11/04/2024
Ricardo Valverde (Agência Fiocruz de Notícias)
A Fiocruz promoveu, nesta quinta-feira (11/4), o seminário Arboviroses: desafios e perspectivas na abordagem. O evento, na Escola Nacional de Saúde Pública Sergio Arouca (Ensp/Fiocruz), no Rio de Janeiro, reuniu pesquisadores e gestores das três esferas de governo na área da Saúde, além de representantes de instituições parceiras, como a Organização Pan-Americana da Saúde (Opas).

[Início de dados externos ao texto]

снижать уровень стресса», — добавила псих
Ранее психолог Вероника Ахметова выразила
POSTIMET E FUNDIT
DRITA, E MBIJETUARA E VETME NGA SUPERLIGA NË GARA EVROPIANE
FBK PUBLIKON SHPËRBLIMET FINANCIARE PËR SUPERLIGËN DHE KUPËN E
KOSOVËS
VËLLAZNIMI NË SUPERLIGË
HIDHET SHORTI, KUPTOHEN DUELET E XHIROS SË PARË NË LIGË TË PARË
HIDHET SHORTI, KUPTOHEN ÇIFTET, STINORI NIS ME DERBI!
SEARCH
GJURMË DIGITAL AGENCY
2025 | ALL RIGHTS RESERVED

A coordenadora de Vigilância em Saúde e Laboratórios de Referência da Fiocruz, Tânia Maria Peixoto Fonseca, afirmou, na mesa de abertura do seminário, que o cenário das arboviroses, amplamente conhecido pelos presentes, apresenta numerosos desafios, alguns que persistem há décadas e outros mais recentes, como os provocados pelas mudanças climáticas.
Seminário reuniu pesquisadores e gestores das três esferas de governo na área da Saúde, além de representantes de instituições parceiras, como a Opas (foto: Peter Ilicciev)
“A resposta, infelizmente, não está apenas no nosso campo. Conhecemos as estratégias para enfrentar os problemas de saúde, mas a infraestrutura não depende apenas de nós. Temos conhecimento, mas temos falhas na Atenção Básica. Temos conhecimento, mas mesmo assim o manejo vetorial muitas vezes é feito de maneira equivocada. Temos conhecimento, mas mesmo assim a infraestrutura de coleta de lixo, de saneamento e de abastecimento de água em nossas cidades é, em geral, insuficiente”, disse Tânia.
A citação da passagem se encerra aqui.